What you need to do:
Keep every line in which "Arhitektuuri" occurs and drop the rest of the data.

-------- Data shown --------

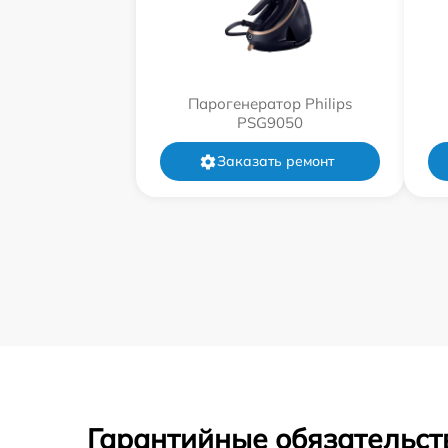
Парогенератор Philips
PSG9050
Заказать ремонт
Гарантийные обязательст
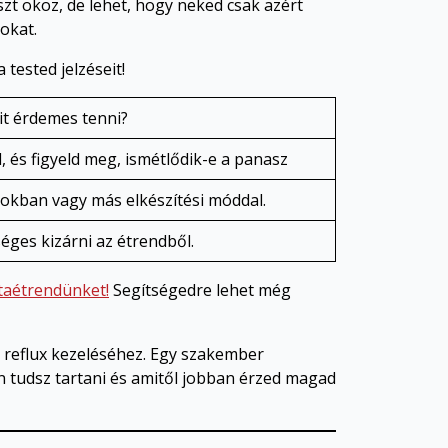
szt okoz, de lehet, hogy neked csak azért
okat.
tested jelzéseit!
t érdemes tenni?
l, és figyeld meg, ismétlődik-e a panasz
okban vagy más elkészítési móddal.
ges kizárni az étrendből.
ntaétrendünket!
Segítségedre lehet még
a reflux kezeléséhez. Egy szakember
n tudsz tartani és amitől jobban érzed magad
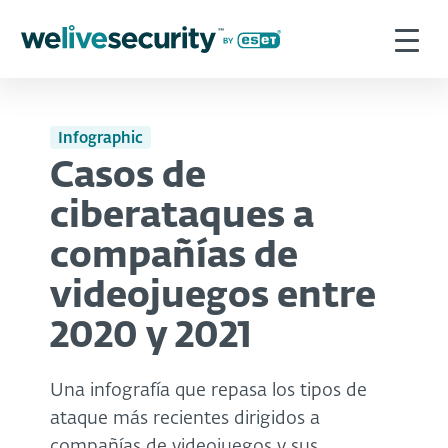
Infographic
Casos de
ciberataques a
compañías de
videojuegos entre
2020 y 2021
Una infografía que repasa los tipos de
ataque más recientes dirigidos a
compañías de videojuegos y sus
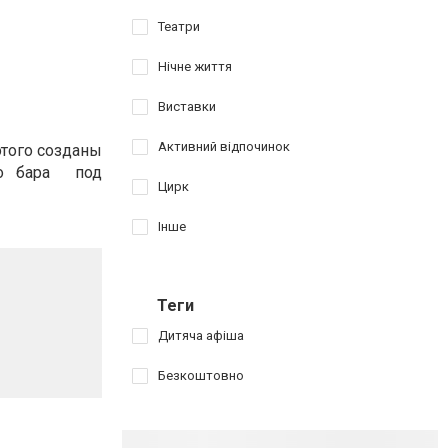
Театри
Нічне життя
Виставки
Активний відпочинок
этого созданы
го бара под
Цирк
Інше
Теги
Дитяча афіша
Безкоштовно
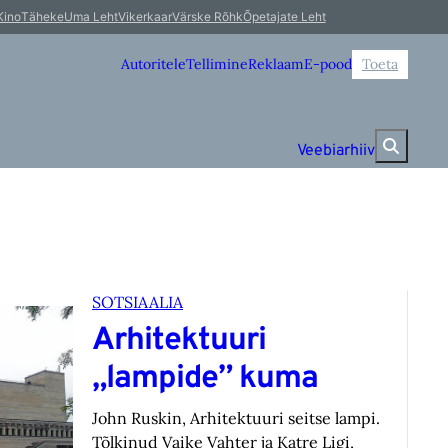
Kino
Täheke
Uma Leht
Vikerkaar
Värske Rõhk
Õpetajate Leht
Autoritele
Tellimine
Reklaam
E-pood
Toeta
Veebiarhiiv
SOTSIAALIA
Arhitektuuri
„lampide” kuma
John Ruskin, Arhitektuuri seitse lampi.
Tõlkinud Vaike Vahter ja Katre Ligi,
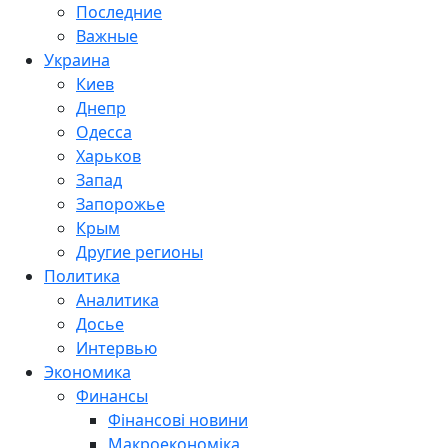
Последние
Важные
Украина
Киев
Днепр
Одесса
Харьков
Запад
Запорожье
Крым
Другие регионы
Политика
Аналитика
Досье
Интервью
Экономика
Финансы
Фінансові новини
Макроекономіка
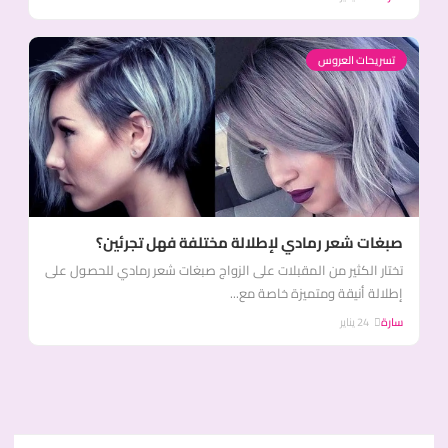
تسريحات العروس
صبغات شعر رمادي لإطلالة مختلفة فهل تجرئين؟
تختار الكثير من المقبلات على الزواج صبغات شعر رمادي للحصول على
إطلالة أنيقة ومتميزة خاصة مع...
سارة
24 يناير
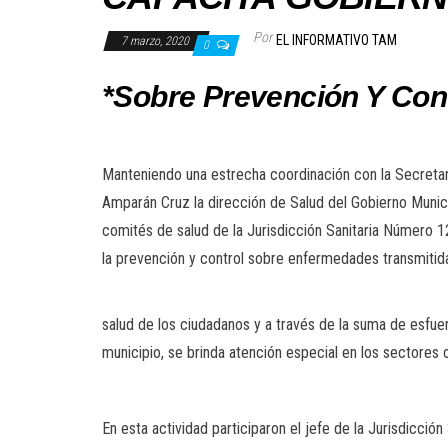
Por
EL INFORMATIVO TAM
7 marzo, 2020
0
*Sobre Prevención Y Con
Manteniendo una estrecha coordinación con la Secretarí
Amparán Cruz la dirección de Salud del Gobierno Municip
comités de salud de la Jurisdicción Sanitaria Número 12
la prevención y control sobre enfermedades transmitidas
salud de los ciudadanos y a través de la suma de esfu
municipio, se brinda atención especial en los sectores 
En esta actividad participaron el jefe de la Jurisdicci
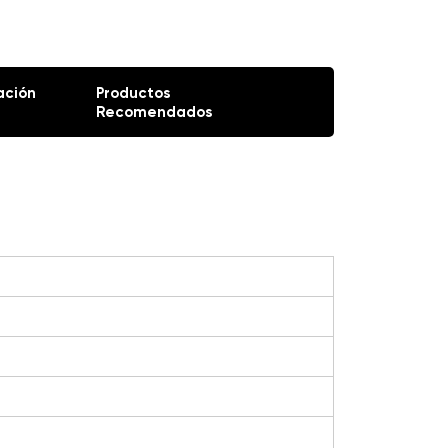
ación
Productos
Recomendados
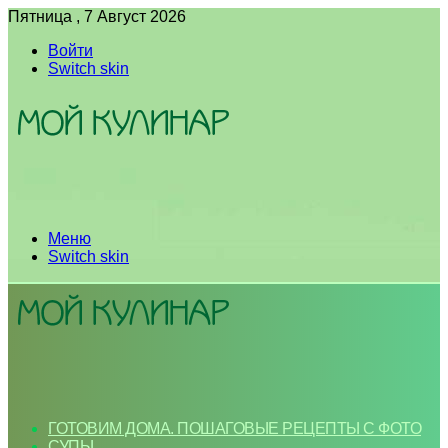
Пятница , 7 Август 2026
Войти
Switch skin
Меню
Switch skin
ГОТОВИМ ДОМА. ПОШАГОВЫЕ РЕЦЕПТЫ С ФОТО
СУПЫ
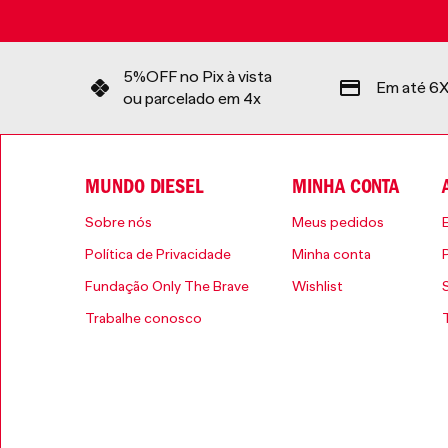
5%OFF no Pix à vista
Em até 6X
ou parcelado em 4x
MUNDO DIESEL
MINHA CONTA
Sobre nós
Meus pedidos
Política de Privacidade
Minha conta
Fundação Only The Brave
Wishlist
Trabalhe conosco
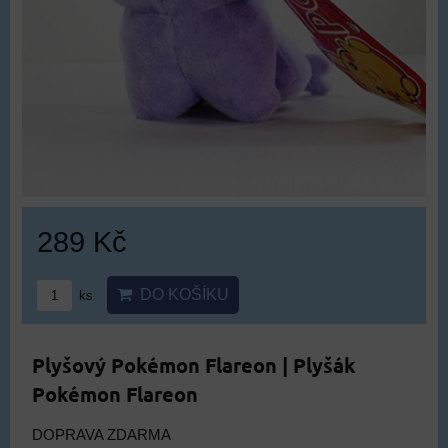
289 Kč
DO KOŠÍKU
ks
Plyšový Pokémon Flareon | Plyšák
Pokémon Flareon
DOPRAVA ZDARMA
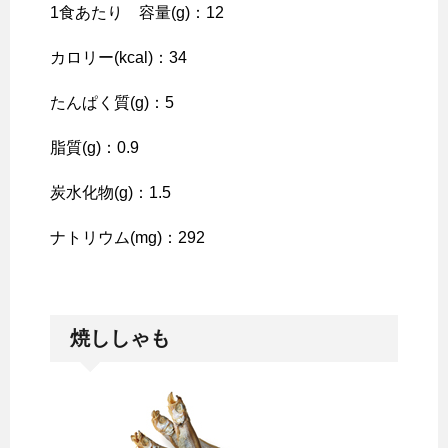
1食あたり 容量(g)：12
カロリー(kcal)：34
たんぱく質(g)：5
脂質(g)：0.9
炭水化物(g)：1.5
ナトリウム(mg)：292
焼ししゃも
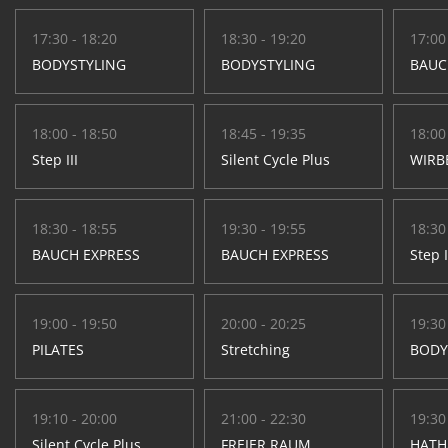
17:30 - 18:20
18:30 - 19:20
17:00
BODYSTYLING
BODYSTYLING
BAUC
18:00 - 18:50
18:45 - 19:35
18:00
Step III
Silent Cycle Plus
WIRB
18:30 - 18:55
19:30 - 19:55
18:30
BAUCH EXPRESS
BAUCH EXPRESS
Step I
19:00 - 19:50
20:00 - 20:25
19:30
PILATES
Stretching
BODY
19:10 - 20:00
21:00 - 22:30
19:30
Silent Cycle Plus
FREIER RAUM
HATH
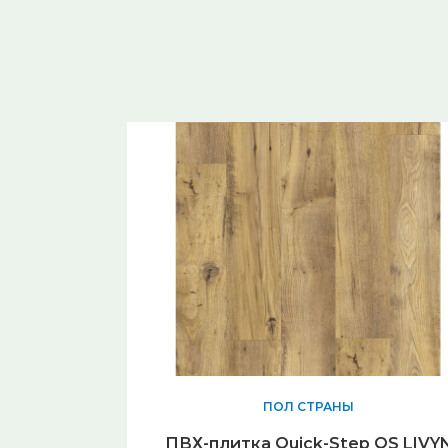
Тип товара
Пол
Длина
1515
Толщина
2.5
Ширина
217
Код товара
86449
ПОЛ СТРАНЫ
ПВХ-плитка Quick-Step QS LIVY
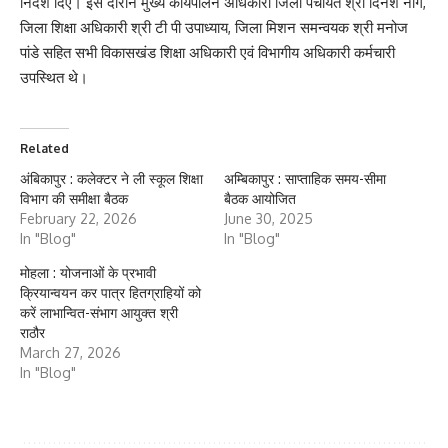
निर्देश दिए। इस दौरान मुख्य कार्यपालन अधिकारी जिला पंचायत श्री दिनेश नाग,
जिला शिक्षा अधिकारी श्री टी पी उपाध्याय, जिला मिशन समन्वयक श्री मनोज
पांडे सहित सभी विकासखंड शिक्षा अधिकारी एवं विभागीय अधिकारी कर्मचारी
उपस्थित थे।
Related
अंबिकापुर : कलेक्टर ने ली स्कूल शिक्षा
अम्बिकापुर : साप्ताहिक समय-सीमा
विभाग की समीक्षा बैठक
बैठक आयोजित
February 22, 2026
June 30, 2025
In "Blog"
In "Blog"
मोहला : योजनाओं के प्रभावी
क्रियान्वयन कर पात्र हितग्राहियों को
करें लाभान्वित-संभाग आयुक्त श्री
राठौर
March 27, 2026
In "Blog"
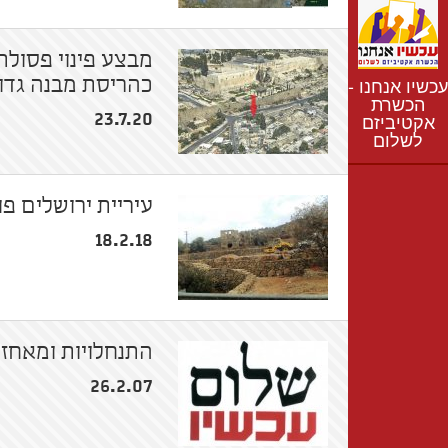
נתונים
חדשות
מבצע פינוי פסולת
נושאים
עכשיו אנחנו -
כהריסת מבנה גדו
רשימת התנחלויות
הכשרת
23.7.20
אקטיביזם
מפת התנחלויות
לשלום
עיריית ירושלים פ
18.2.18
התנחלויות ומאחזי
26.2.07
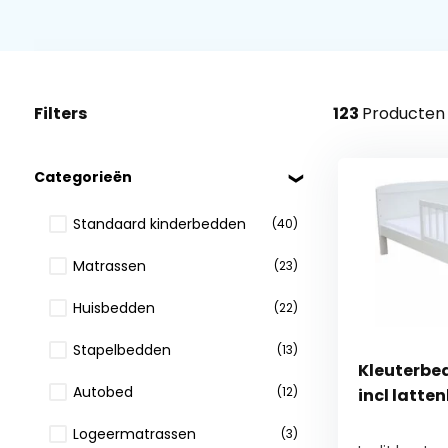
Filters
123
Producten
Categorieën
Standaard kinderbedden
(40)
Matrassen
(23)
Huisbedden
(22)
Stapelbedden
(13)
Kleuterbed
Autobed
(12)
incl latt
Logeermatrassen
(3)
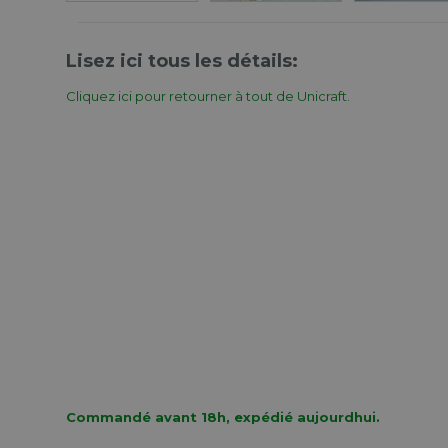
Lisez ici tous les détails:
Cliquez ici pour retourner à tout de Unicraft.
Commandé avant 18h, expédié aujourdhui.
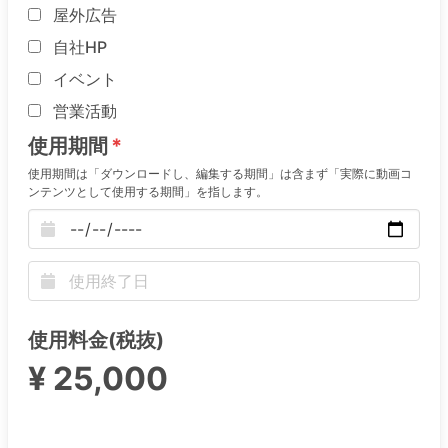
屋外広告
自社HP
イベント
営業活動
使用期間
使用期間は「ダウンロードし、編集する期間」は含まず「実際に動画コ
ンテンツとして使用する期間」を指します。
使用料金(税抜)
¥ 25,000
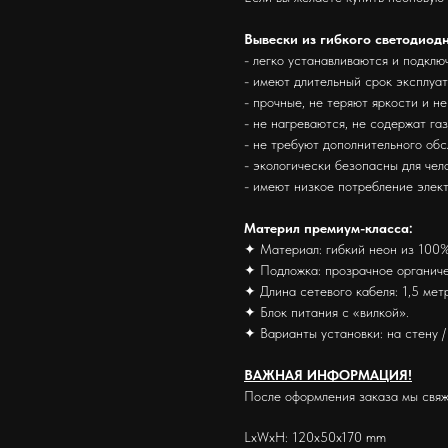
Вывески из гибкого светодиод
- легко устанавливаются и подклю
- имеют длительный срок эксплуа
- прочные, не теряют яркости и н
- не нагреваются, не содержат га
- не требуют дополнительного об
- экологически безопасны для че
- имеют низкое потребление элек
Материл премиум-класса:
✦ Материал: гибкий неон из 100%
✦ Подложка: прозрачное органиче
✦ Длина сетевого кабеля: 1,5 мет
✦ Блок питания с «вилкой».
✦ Варианты установки: на стену / 
ВАЖНАЯ ИНФОРМАЦИЯ!
После оформления заказа мы свяж
LxWxH: 120x50x170 mm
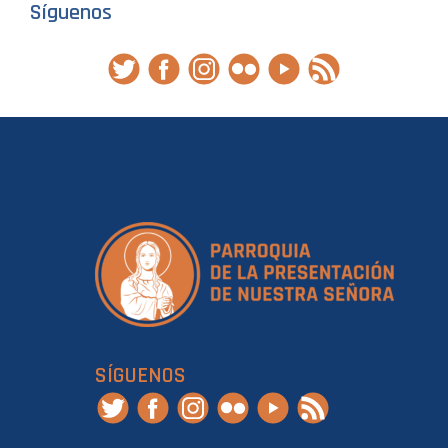
Síguenos
SÍGUENOS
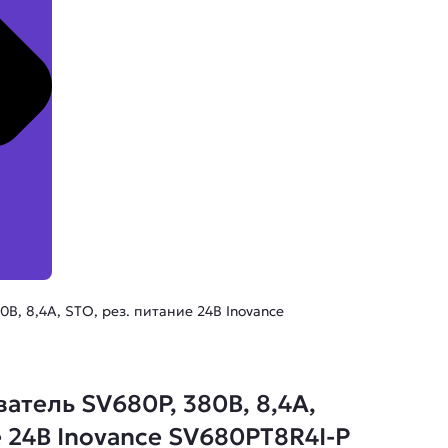
В, 8,4А, STO, рез. питание 24В Inovance
тель SV680P, 380В, 8,4А,
е 24В Inovance SV680PT8R4I-P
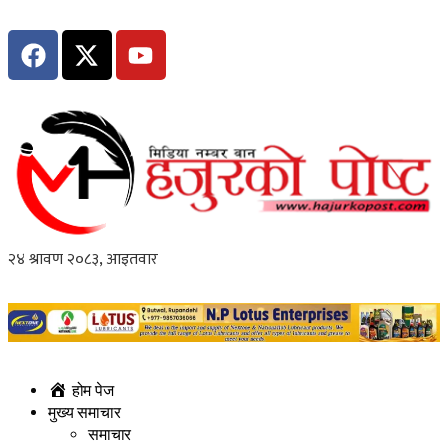
होम पेज
मुख्य समाचार
समाचार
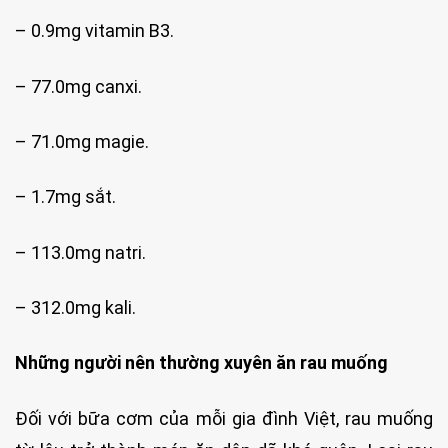
– 0.9mg vitamin B3.
– 77.0mg canxi.
– 71.0mg magie.
– 1.7mg sắt.
– 113.0mg natri.
– 312.0mg kali.
Những người nên thường xuyên ăn rau muống
Đối với bữa cơm của mỗi gia đình Việt, rau muống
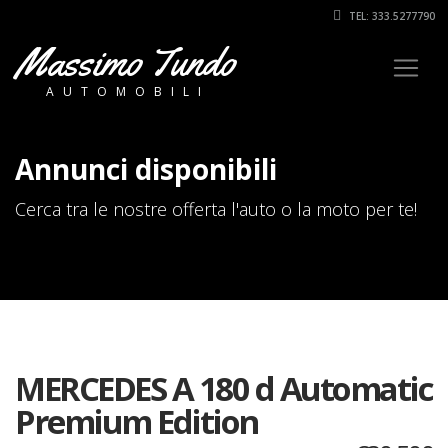
TEL: 333.5277790
Massimo Tundo
AUTOMOBILI
Annunci disponibili
Cerca tra le nostre offerta l'auto o la moto per te!
MERCEDES A 180 d Automatic
Premium Edition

--------

Exercise response:
Arhitektuuri
John Ruskin, Arhitektuuri seitse lampi.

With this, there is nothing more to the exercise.